This article appears in the September Issue of VICE
This summer, Japan unveiled plans for a digital tourist-assistance system. Starting development in 2016, the program will allow foreigners to enter personal information into phone apps or computer terminals at airports, which will then share the data with authorized hotels, restaurants, and other institutions. Officials hope tourists will flock to these businesses, swiping special cards at digital terminals to call up facts about their dietary restrictions, language skills, religious proclivities, and more.
From there, without tourists ever speaking, institutions might automatically pull pork out of Muslims' meals or find English copies of brochures and leave them under doors—a level of effortless care that sounds both hyper-efficient and eerily predictive. The government wants to have the system operational nationwide by 2019, just before the 2020 Tokyo Olympics, which will be anchored around the concept of omotenashi.
Omotenashi is Japan's tradition of anticipating guests' needs and exceeding their expectations. In September 2013, a Japanese representative made it the cornerstone of a speech that many think helped secure the Olypmic Games, and the nation has been obsessed with omotenashi as a tourism-boosting tool ever since.
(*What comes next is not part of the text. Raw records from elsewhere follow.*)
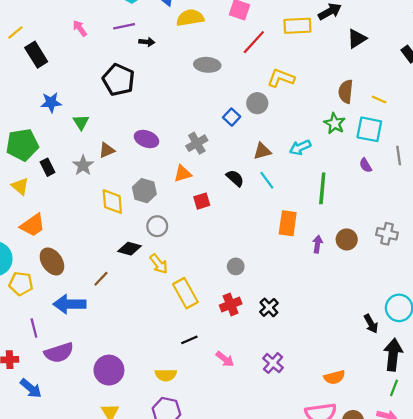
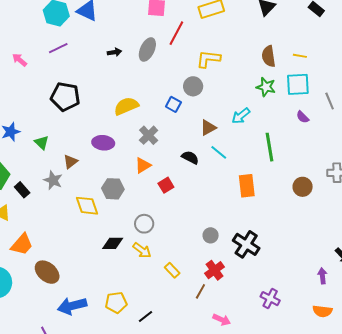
yellow semicircle: (190, 18) -> (126, 106), moved
black arrow: (147, 42) -> (114, 52), moved
gray ellipse: (207, 65) -> (147, 49), moved, turned -55
gray circle: (157, 226) -> (144, 224), moved
purple arrow: (318, 244) -> (322, 276), moved
brown line: (101, 279) -> (200, 291), moved
yellow pentagon: (21, 284) -> (116, 303), moved
yellow rectangle: (185, 293) -> (172, 270), size x0.6
black cross: (269, 307) -> (246, 244), moved, size x1.5
black line: (189, 340) -> (145, 316), moved
purple cross: (273, 363) -> (270, 299), moved
orange semicircle: (334, 377) -> (322, 311), turned 36

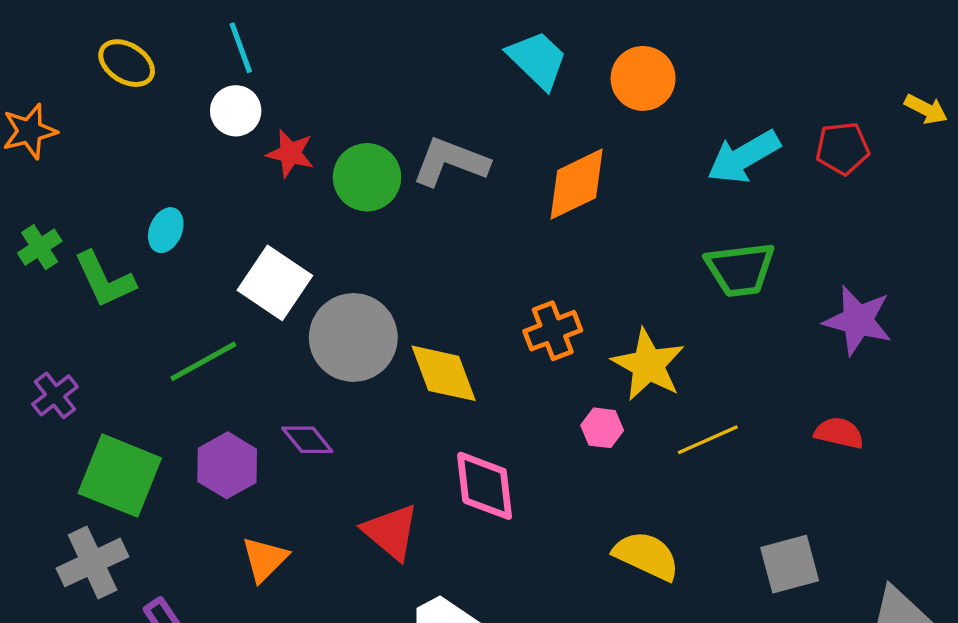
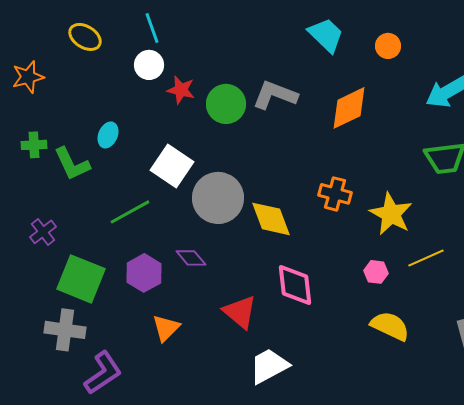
orange circle: (643, 78) -> (388, 46), size x0.7
green cross: (40, 247) -> (34, 145), turned 30
orange cross: (553, 331) -> (335, 194), turned 36
pink hexagon: (602, 428) -> (376, 272), moved
gray cross: (93, 562) -> (65, 330), turned 33

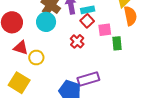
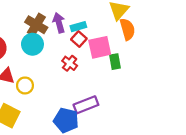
pink square: (105, 30) -> (100, 47), size x1.5

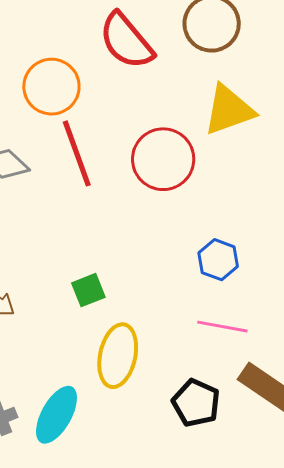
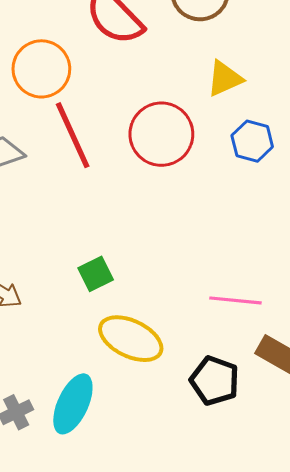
yellow triangle: (229, 110) -> (225, 79), size x0.7
blue hexagon: (218, 260) -> (252, 141), moved
yellow ellipse: (118, 356) -> (131, 339), turned -72

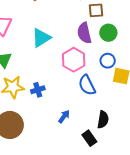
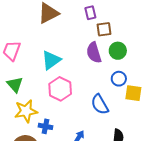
pink hexagon: (74, 60) -> (60, 89), moved
blue cross: (38, 90) -> (46, 126), moved, turned 32

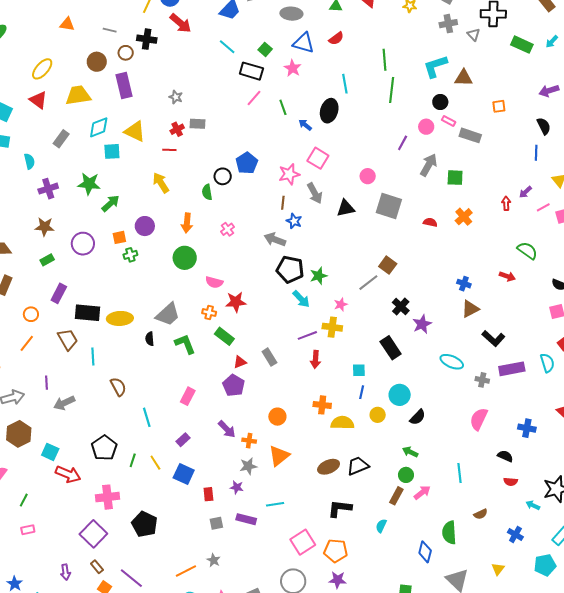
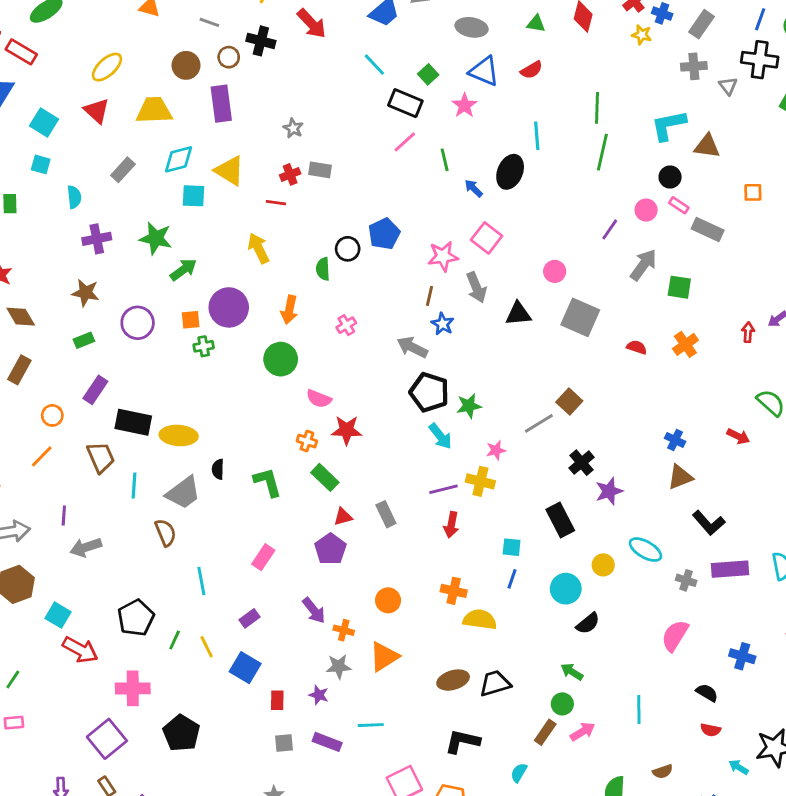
purple circle: (145, 226) -> (229, 307), size x1.4
gray trapezoid: (168, 314) -> (183, 493), moved
yellow circle: (378, 415) -> (603, 565), moved

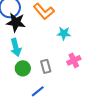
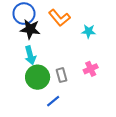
cyan star: (64, 33) -> (89, 31), moved
green circle: (23, 68) -> (38, 77), size x1.5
As part of the campaign, the state has also created a corps of volunteer guides and begun dealing out omotenashi seals to foreign-friendly businesses. But it's also launched more advanced projects, like the tourist database and omotenashi robots. The latter include dolls that can listen to a tourist's queries while being cuddled and chirp out information from a cloud database.
Ted Bestor, a Harvard professor of modern Japanese culture, believes that Japan's automation-obsessed population will embrace these systems. But international audiences have been predictably skeptical of this dehumanizing, data-driven "hospitality."
"I think it will be a question of whether things work well or not," Bestor told VICE. "'Wow, the robo-bartender made me a martini just the way I like it,' versus, 'I couldn't get the translation thingie in the taxi to understand I wanted to go to Akihabara, not Sekigahara.'"
Japan probably welcomes this technological referendum. The shrinking population is banking on automation to maintain the country's global stature. But to plan for the techno-future, they need to know that machines can still provide their trademark service, and that foreigners will accept them. To work that out, they'll roll the dice on briefly creeping us out in 2020.